余 静，孟小庆，娜菲莎·艾买提江，李 格，张 颖，李淑清，朱明库

（江苏师范大学生命科学学院，江苏徐州 221116）

干旱、高盐、极端高温和低温等非生物胁迫往往会抑制作物的正常生长，从而对其产量造成重大损失。近年来，植物复杂的胁迫应答机制随着胁迫响应基因的鉴定而被逐渐揭示出来，这些基因编码着重要的代谢或调控蛋白，其中转录因子在植物胁迫响应过程中发挥着关键角色。比如AREBs（ABA响应元件结合蛋白），DREBs（脱水响应元件结合蛋白），MYB 蛋白，WRKY 蛋白，bZIP（碱性亮氨酸拉链蛋白）和NAC 蛋白等已被证实广泛参与了植物对环境胁迫应答的调控过程[1-3]。

NAC 蛋白是植物特异性转录因子中最大的家族之一，其成员的N 端含有一个长度约150 个氨基酸的保守NAC 结构域，C 端为非保守性的转录调控区，该区域可能具有转录激活活性或抑制活性[4-5]。NAC 蛋白的NAC 结构域和C 末端均具有蛋白结合活性，其能够以同源或异源二聚体的形式发挥作用，这种形式是实现稳定的DNA 结合所必需的[6-7]。
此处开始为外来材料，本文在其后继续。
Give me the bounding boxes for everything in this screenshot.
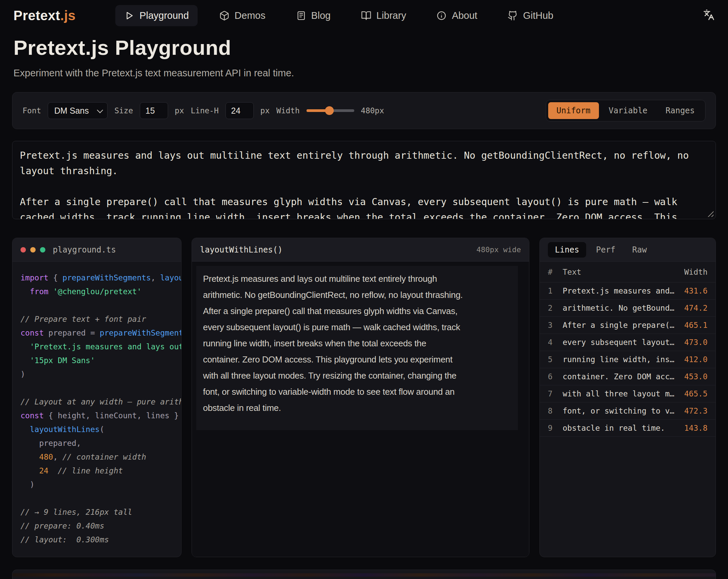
nav-item-label: Playground (139, 10, 189, 21)
output-title: layoutWithLines() (200, 245, 283, 254)
bottom-viz-strip (12, 573, 716, 577)
table-row: 6container. Zero DOM acc…453.0 (540, 368, 716, 385)
play-icon (124, 10, 134, 21)
code-panel-header: playground.ts (12, 238, 181, 261)
code-line: import { prepareWithSegments, layoutWith… (21, 271, 181, 285)
font-select-value: DM Sans (54, 106, 89, 116)
code-line: // Layout at any width — pure arithmetic (21, 395, 181, 409)
nav-item-label: About (452, 10, 477, 21)
nav-item-playground[interactable]: Playground (115, 5, 198, 26)
mode-button-variable[interactable]: Variable (600, 102, 656, 119)
row-text: Pretext.js measures and… (563, 286, 684, 295)
row-text: arithmetic. No getBound… (563, 304, 684, 312)
nav-item-library[interactable]: Library (352, 5, 415, 26)
table-row: 7with all three layout m…465.5 (540, 385, 716, 402)
logo-suffix: .js (60, 8, 76, 23)
output-line: Pretext.js measures and lays out multili… (203, 271, 511, 287)
code-line: // layout: 0.300ms (21, 533, 181, 547)
width-label: Width (276, 106, 300, 115)
mode-button-ranges[interactable]: Ranges (657, 102, 703, 119)
code-line: '15px DM Sans' (21, 354, 181, 368)
resize-grip-icon[interactable] (706, 209, 713, 217)
output-body: Pretext.js measures and lays out multili… (192, 261, 529, 557)
table-row: 5running line width, ins…412.0 (540, 351, 716, 368)
col-num-header: # (548, 268, 563, 276)
code-line: 24 // line height (21, 464, 181, 478)
table-row: 8font, or switching to v…472.3 (540, 402, 716, 420)
output-line: obstacle in real time. (203, 400, 511, 416)
nav-item-label: Library (376, 10, 406, 21)
code-panel: playground.ts import { prepareWithSegmen… (12, 238, 182, 557)
table-row: 3After a single prepare(…465.1 (540, 317, 716, 334)
mode-button-uniform[interactable]: Uniform (548, 102, 599, 119)
row-width: 474.2 (684, 304, 707, 312)
row-text: with all three layout m… (563, 389, 684, 398)
output-line: arithmetic. No getBoundingClientRect, no… (203, 287, 511, 303)
code-body: import { prepareWithSegments, layoutWith… (12, 261, 181, 557)
lines-panel-tabs: LinesPerfRaw (548, 242, 654, 257)
page-subtitle: Experiment with the Pretext.js text meas… (14, 68, 714, 79)
code-line: const { height, lineCount, lines } = (21, 409, 181, 423)
text-input-wrap: Pretext.js measures and lays out multili… (12, 141, 716, 219)
code-line: 480, // container width (21, 450, 181, 464)
nav-item-label: Blog (311, 10, 331, 21)
navbar: Pretext.js PlaygroundDemosBlogLibraryAbo… (0, 0, 728, 31)
nav-item-label: Demos (235, 10, 265, 21)
row-width: 412.0 (684, 355, 707, 364)
tab-lines[interactable]: Lines (548, 242, 586, 257)
logo[interactable]: Pretext.js (14, 8, 76, 23)
output-line: font, or switching to variable-width mod… (203, 384, 511, 400)
row-num: 4 (548, 338, 563, 347)
output-panel: layoutWithLines() 480px wide Pretext.js … (191, 238, 529, 557)
output-line: running line width, insert breaks when t… (203, 335, 511, 351)
nav-item-blog[interactable]: Blog (287, 5, 339, 26)
book-open-icon (361, 10, 371, 21)
row-num: 8 (548, 406, 563, 415)
package-icon (219, 10, 230, 21)
size-unit: px (175, 106, 184, 115)
translate-icon[interactable] (703, 9, 714, 22)
row-num: 6 (548, 372, 563, 381)
nav-item-github[interactable]: GitHub (499, 5, 562, 26)
size-input[interactable] (140, 102, 168, 119)
row-width: 472.3 (684, 406, 707, 415)
code-line (21, 381, 181, 395)
row-text: running line width, ins… (563, 355, 684, 364)
col-width-header: Width (684, 268, 707, 276)
row-num: 1 (548, 286, 563, 295)
output-line: with all three layout modes. Try resizin… (203, 368, 511, 384)
row-width: 143.8 (684, 424, 707, 432)
nav-item-label: GitHub (523, 10, 553, 21)
row-text: After a single prepare(… (563, 321, 684, 329)
panels-row: playground.ts import { prepareWithSegmen… (12, 238, 716, 557)
nav-item-demos[interactable]: Demos (210, 5, 274, 26)
window-dot-1 (30, 247, 36, 253)
size-label: Size (114, 106, 133, 115)
output-width-badge: 480px wide (476, 246, 521, 254)
nav-item-about[interactable]: About (427, 5, 486, 26)
row-num: 7 (548, 389, 563, 398)
slider-thumb[interactable] (325, 106, 334, 115)
table-header: # Text Width (540, 261, 716, 282)
table-row: 1Pretext.js measures and…431.6 (540, 282, 716, 300)
lineheight-label: Line-H (190, 106, 218, 115)
font-label: Font (23, 106, 41, 115)
tab-perf[interactable]: Perf (589, 242, 622, 257)
tab-raw[interactable]: Raw (625, 242, 654, 257)
code-line: 'Pretext.js measures and lays out multil… (21, 340, 181, 354)
code-line: prepared, (21, 436, 181, 450)
output-line: After a single prepare() call that measu… (203, 303, 511, 319)
code-line: ) (21, 368, 181, 381)
row-num: 3 (548, 321, 563, 329)
lineheight-input[interactable] (226, 102, 254, 119)
code-line: from '@chenglou/pretext' (21, 285, 181, 299)
info-icon (436, 10, 447, 21)
nav-items: PlaygroundDemosBlogLibraryAboutGitHub (115, 5, 562, 26)
output-text-container: Pretext.js measures and lays out multili… (196, 266, 518, 430)
width-slider[interactable] (307, 106, 354, 115)
font-select-wrap: DM Sans (48, 102, 108, 119)
code-filename: playground.ts (53, 245, 116, 254)
row-width: 473.0 (684, 338, 707, 347)
lines-panel-header: LinesPerfRaw (540, 238, 716, 261)
text-input[interactable]: Pretext.js measures and lays out multili… (12, 141, 716, 219)
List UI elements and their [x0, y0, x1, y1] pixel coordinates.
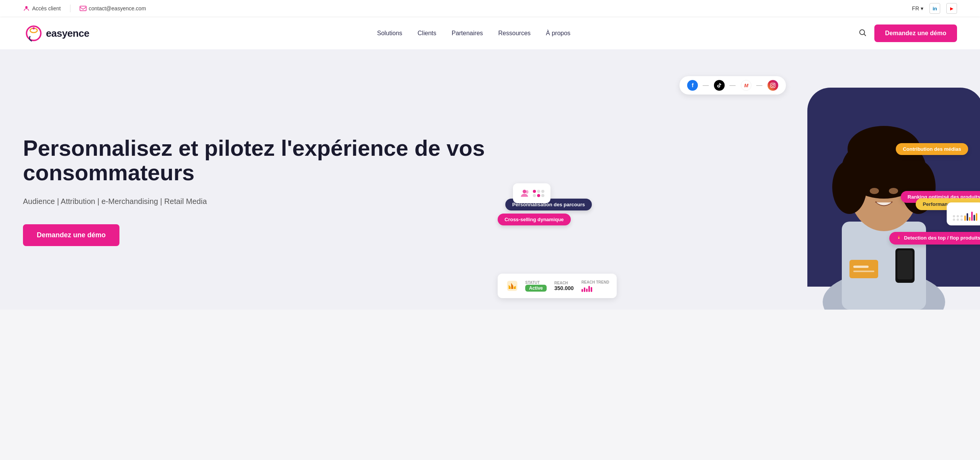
dash-2: — — [729, 82, 736, 89]
statut-label: STATUT — [525, 281, 547, 285]
person-dots — [533, 190, 544, 197]
email-label: contact@easyence.com — [89, 5, 146, 11]
client-access-label: Accès client — [32, 5, 61, 11]
fire-icon — [896, 235, 902, 240]
email-icon — [80, 6, 87, 11]
hero-left: Personnalisez et pilotez l'expérience de… — [23, 136, 490, 246]
hero-subtitle: Audience | Attribution | e-Merchandising… — [23, 197, 490, 206]
lang-label: FR — [912, 5, 919, 11]
reach-label: REACH — [554, 281, 574, 285]
instagram-icon — [768, 80, 778, 91]
client-access[interactable]: Accès client — [23, 5, 61, 12]
svg-rect-22 — [853, 266, 869, 268]
search-icon — [858, 28, 867, 37]
reach-trend-col: REACH TREND — [581, 280, 609, 292]
person-icon-card — [513, 183, 550, 203]
reach-trend-label: REACH TREND — [581, 280, 609, 284]
linkedin-label: in — [933, 6, 937, 11]
nav-demo-button[interactable]: Demandez une démo — [874, 24, 957, 42]
nav-right: Demandez une démo — [858, 24, 957, 42]
lang-arrow: ▾ — [921, 5, 923, 11]
divider — [70, 5, 70, 12]
nav-clients[interactable]: Clients — [418, 30, 436, 37]
svg-point-17 — [870, 188, 879, 194]
svg-rect-21 — [849, 260, 878, 278]
google-analytics-icon — [505, 279, 519, 293]
trend-chart — [581, 284, 609, 292]
reach-value: 350.000 — [554, 285, 574, 291]
search-button[interactable] — [858, 28, 867, 39]
top-bar-left: Accès client contact@easyence.com — [23, 5, 146, 12]
youtube-label: ▶ — [950, 6, 953, 11]
badge-crossselling: Cross-selling dynamique — [498, 214, 571, 225]
svg-point-0 — [25, 6, 28, 8]
reach-col: REACH 350.000 — [554, 281, 574, 291]
nav-partenaires[interactable]: Partenaires — [452, 30, 483, 37]
badge-contribution: Contribution des médias — [896, 143, 968, 155]
bar-chart-card — [947, 202, 980, 225]
linkedin-icon[interactable]: in — [929, 3, 940, 14]
statut-col: STATUT Active — [525, 281, 547, 292]
svg-point-24 — [898, 238, 899, 238]
badge-detection: Detection des top / flop produits — [889, 232, 980, 245]
dots-pattern — [953, 215, 963, 221]
logo-icon — [23, 23, 44, 44]
svg-point-8 — [774, 84, 775, 85]
stats-info: STATUT Active REACH 350.000 REACH TREND — [525, 280, 609, 292]
hero-right: f — — M — — [490, 72, 976, 310]
facebook-icon: f — [687, 80, 698, 91]
hero-person-image — [807, 111, 960, 310]
status-badge: Active — [525, 285, 547, 292]
nav-links: Solutions Clients Partenaires Ressources… — [377, 30, 570, 37]
tiktok-icon — [714, 80, 725, 91]
mini-bar-chart — [964, 212, 977, 221]
hero-section: Personnalisez et pilotez l'expérience de… — [0, 49, 980, 310]
youtube-icon[interactable]: ▶ — [946, 3, 957, 14]
stats-labels-row: STATUT Active REACH 350.000 REACH TREND — [525, 280, 609, 292]
gmail-icon: M — [741, 80, 751, 91]
svg-point-27 — [526, 190, 529, 194]
svg-point-26 — [523, 190, 526, 193]
top-bar: Accès client contact@easyence.com FR ▾ i… — [0, 0, 980, 17]
svg-rect-23 — [853, 271, 874, 272]
svg-point-18 — [889, 188, 898, 194]
hero-cta-button[interactable]: Demandez une démo — [23, 224, 119, 246]
ga-logo — [506, 280, 518, 292]
logo-text: easyence — [46, 28, 89, 39]
top-bar-right: FR ▾ in ▶ — [912, 3, 957, 14]
svg-point-14 — [832, 160, 867, 214]
svg-rect-1 — [80, 6, 86, 11]
nav-apropos[interactable]: À propos — [546, 30, 570, 37]
svg-rect-20 — [897, 250, 913, 279]
svg-point-4 — [33, 27, 35, 29]
hero-title: Personnalisez et pilotez l'expérience de… — [23, 136, 490, 185]
language-selector[interactable]: FR ▾ — [912, 5, 923, 11]
stats-card: STATUT Active REACH 350.000 REACH TREND — [498, 274, 617, 298]
nav-ressources[interactable]: Ressources — [498, 30, 531, 37]
social-icons-bar: f — — M — — [679, 76, 786, 95]
logo[interactable]: easyence — [23, 23, 89, 44]
svg-rect-6 — [771, 83, 776, 88]
person-icon-in-card — [519, 188, 530, 199]
dash-3: — — [756, 82, 763, 89]
user-icon — [23, 5, 30, 12]
nav-solutions[interactable]: Solutions — [377, 30, 402, 37]
navbar: easyence Solutions Clients Partenaires R… — [0, 17, 980, 49]
svg-point-7 — [772, 84, 774, 86]
dash-1: — — [702, 82, 709, 89]
email-contact[interactable]: contact@easyence.com — [80, 5, 146, 11]
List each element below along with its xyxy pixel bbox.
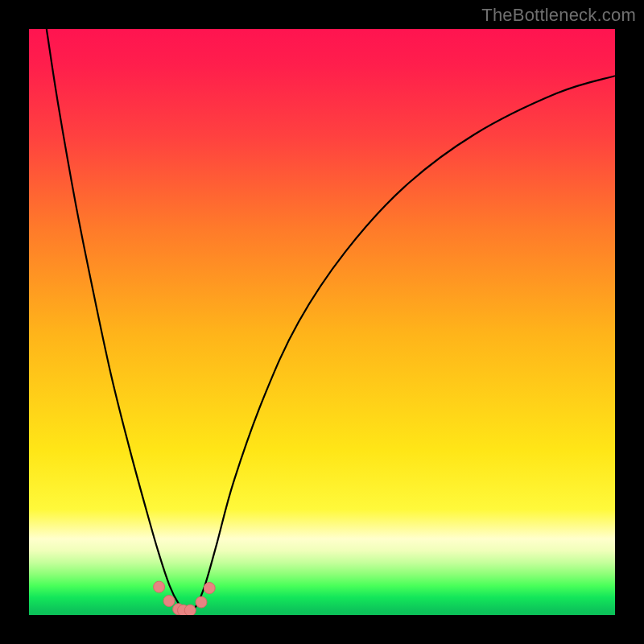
marker-dot — [184, 605, 196, 615]
chart-svg — [29, 29, 615, 615]
marker-dot — [163, 596, 175, 607]
marker-dot — [196, 597, 207, 608]
marker-dot — [154, 581, 165, 592]
marker-dot — [204, 583, 215, 594]
bottleneck-curve — [47, 29, 615, 613]
watermark-text: TheBottleneck.com — [481, 5, 636, 26]
chart-frame: TheBottleneck.com — [0, 0, 644, 644]
plot-area — [29, 29, 615, 615]
marker-group — [154, 581, 216, 615]
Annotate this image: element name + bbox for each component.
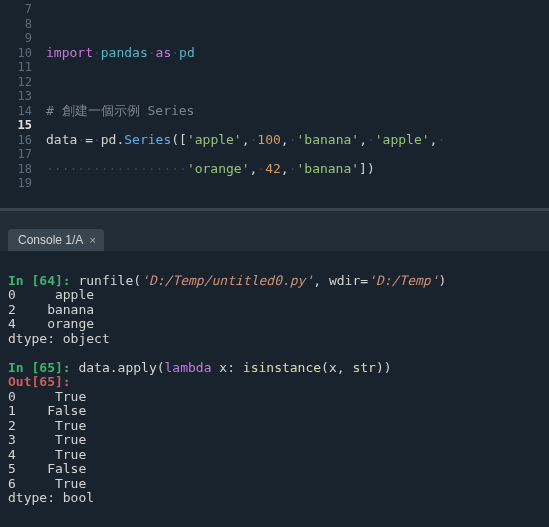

现有研究表明，NAC 转录因子广泛地参与了植物生长发育以及对生物与非生物胁迫的响应等过程。生长发育方面，NAC 基因参与了侧根发育、茎尖分生组织发育、开花、衰老、次生壁增厚和种子形成等过程[8-9]。比如AtNAC1基因通过介导生长素信号从而参与了拟南芥的侧根发育[9]。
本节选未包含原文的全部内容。